Public-Private Partnerships to step into funding gaps

Russia's government will pass a law next year which guarantees the rights of investors in public-private partnerships. It hopes the move will attract funds to rescue companies threatened by bankruptcy.

Public-private partnerships in the West have been constructing the likes of hospitals, schools and roads for more than 40 years. Investors build or run the infrastructure, for a share of the profits. Some P3s have proved lucrative for private partners, some disastrous. But Russia now wants them to kick-start investment, according to Evgeny Glumov, Head of PPP support, at Vegas Lex.

“A federal law next year will for the first time lay out investor rights in P3s. That should bring funds into all parts of the economy.” 

Aleksey Savelyev, Deputy CEO, Financial and Organizational Consulting, says new private money is the only thing that will save many firms from going to the wall.

“For companies brought to their knees by the crisis, P3s are a last hope.”

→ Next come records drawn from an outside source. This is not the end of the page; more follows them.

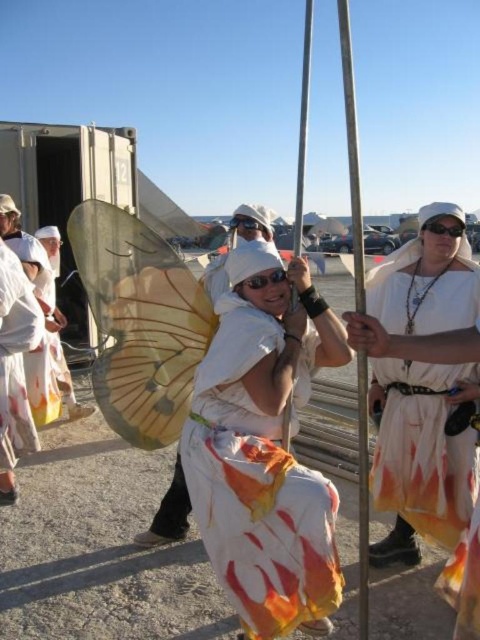 You are a photographer at the festival and want to capture the white cotton dress at center and the metallic pole at center in the same frame. Which object should you focus on first if you want to include both in your shot?

The white cotton dress at center is positioned on the left side of metallic pole at center, so you should focus on the metallic pole at center first to ensure both objects are in the frame.

You are a performer at the festival holding a white paper fan at center and a metallic pole at center. You need to hand your fan to a friend standing 1.5 meters away from you. Can you reach them without moving your feet?

The white paper fan at center and metallic pole at center are 1.34 meters apart from each other. Since the friend is 1.5 meters away, which is slightly farther than the distance between the fan and the pole, you might not be able to reach them without moving your feet.

You are a photographer at the festival and want to capture the white cotton dress at center and the white fabric wings at center in a single photo. Can you ensure both are clearly visible in focus?

The white cotton dress at center is in front of the white fabric wings at center, so if you focus on the dress, the wings might be slightly out of focus. Adjust your camera settings to ensure both are in focus by using a smaller aperture or a focus point that covers both objects. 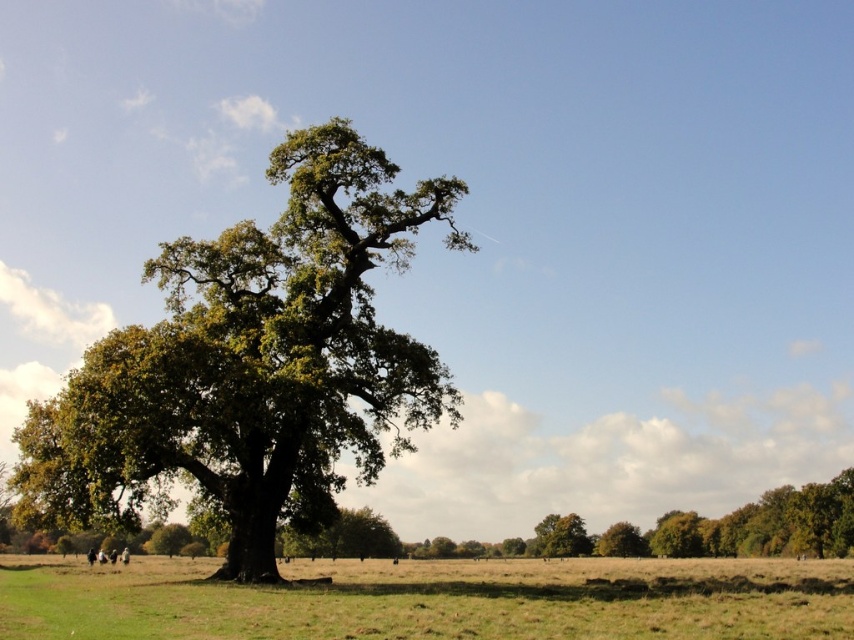 Question: Can you confirm if green leafy oak tree at left is wider than green grass at center?

Choices:
 (A) yes
 (B) no

Answer: (B)

Question: Can you confirm if green leafy oak tree at left is positioned to the right of green grass at center?

Choices:
 (A) yes
 (B) no

Answer: (B)

Question: Which of the following is the farthest from the observer?

Choices:
 (A) (132, 422)
 (B) (235, 598)

Answer: (A)

Question: Is green leafy oak tree at left further to camera compared to green grass at center?

Choices:
 (A) yes
 (B) no

Answer: (A)

Question: Which object appears farthest from the camera in this image?

Choices:
 (A) green grass at center
 (B) green leafy oak tree at left

Answer: (B) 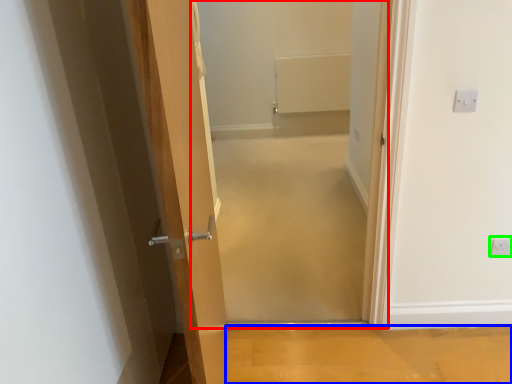 Question: Based on their relative distances, which object is nearer to corridor (highlighted by a red box)? Choose from plain (highlighted by a blue box) and electric outlet (highlighted by a green box).

Choices:
 (A) plain
 (B) electric outlet

Answer: (A) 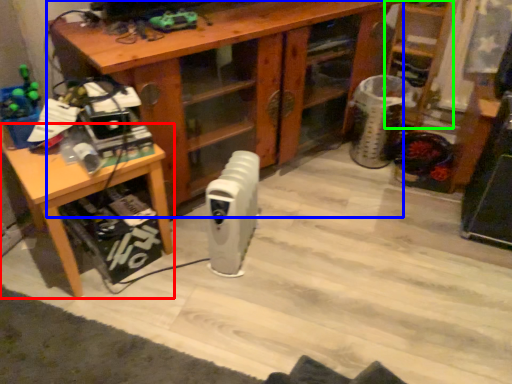 Question: Which is nearer to the table (highlighted by a red box)? desk (highlighted by a blue box) or shelf (highlighted by a green box).

Choices:
 (A) desk
 (B) shelf

Answer: (A) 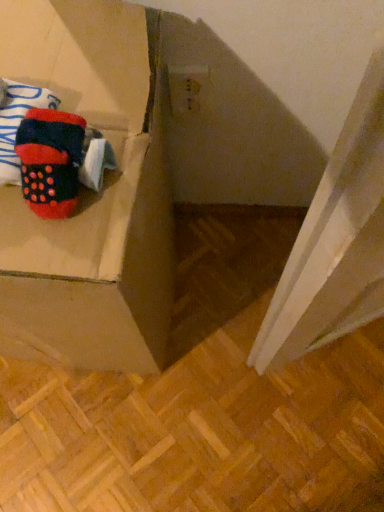 What do you see at coordinates (91, 195) in the screenshot? I see `cardboard box at left` at bounding box center [91, 195].

Image resolution: width=384 pixels, height=512 pixels. I want to click on cardboard box at left, so click(91, 195).

At what (x,y) coordinates should I click in order to perform the action: click on cardboard box at left. Please return your answer as a coordinate pair (x, y). The image size is (384, 512). Looking at the image, I should click on tap(91, 195). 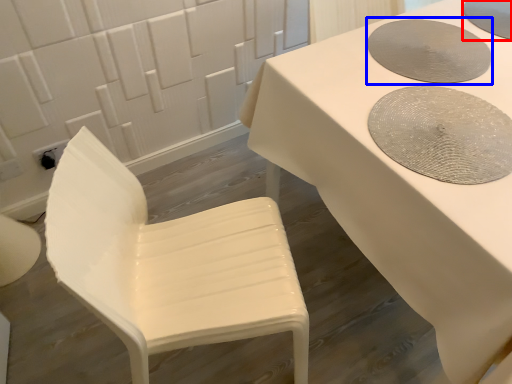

Demand for fresh finance at the moment is vast, and desperate.

Top business daily Kommersant has 4 pages of news, and 27 pages of bankrupt firms selling their assets. Safes, tractors, railway lines are all for sale. Despite spending more of its reserves in the crisis than any other nation, the government needs private cash to rebuild the country.

Russia remains fairly unattractive for investors. Last week saw a year's best 188 million dollars of inflows to national funds. That's two and half times less, than rival emerging economies like Brazil.